The review mentioned above is exaggerated. The 15th chapter - a Flora part - is according to the subtitle in Nîmes in August 1844 , but is called "The Battle of Cangallo". Accordingly, chapters degenerate into containers in which prehistory is packed.
reception
- In his review “In search of two lost paradises” in “ El País ” of March 29, 2003, Rafael Conte praises the documentary accuracy, but puts his finger on the wound: it is not one novel, but two great novels in front.
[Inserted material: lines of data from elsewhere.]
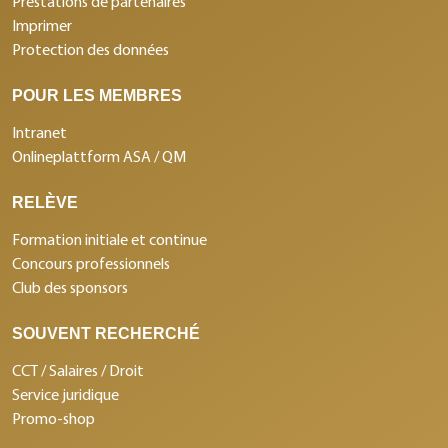
Prestations de partenaires
Imprimer
Protection des données
POUR LES MEMBRES
Intranet
Onlineplattform ASA / QM
RELÈVE
Formation initiale et continue
Concours professionnels
Club des sponsors
SOUVENT RECHERCHÉ
CCT / Salaires / Droit
Service juridique
Promo-shop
The stories of the two relatives are told parallel to each other and are not intertwined.
- Fietta Jarque says in “El País” of March 29, 2003, two Peru episodes by the two protagonists - Flora undertook a desperate trip to Arequipa and Paul spent a few years of his childhood in Lima - were not enough to link the two vitae.
literature
Used edition
- Paradise is elsewhere. Novel. Translated from the Spanish by Elke Wehr . Suhrkamp, Frankfurt am Main 2003 (st 3713, 1st edition 2005), ISBN 978-3-518-45713-9
Remarks
- ↑ After the father Don Mariano Tristán y Moscoso, colonel in the army of the King of Spain (Edition used, p. 12, 14th Zvu to p. 13, 11th Zvo).
- ↑ Paul says of himself that he was a stockbroker, financier and banker (edition used, p. 375, 3rd Zvu).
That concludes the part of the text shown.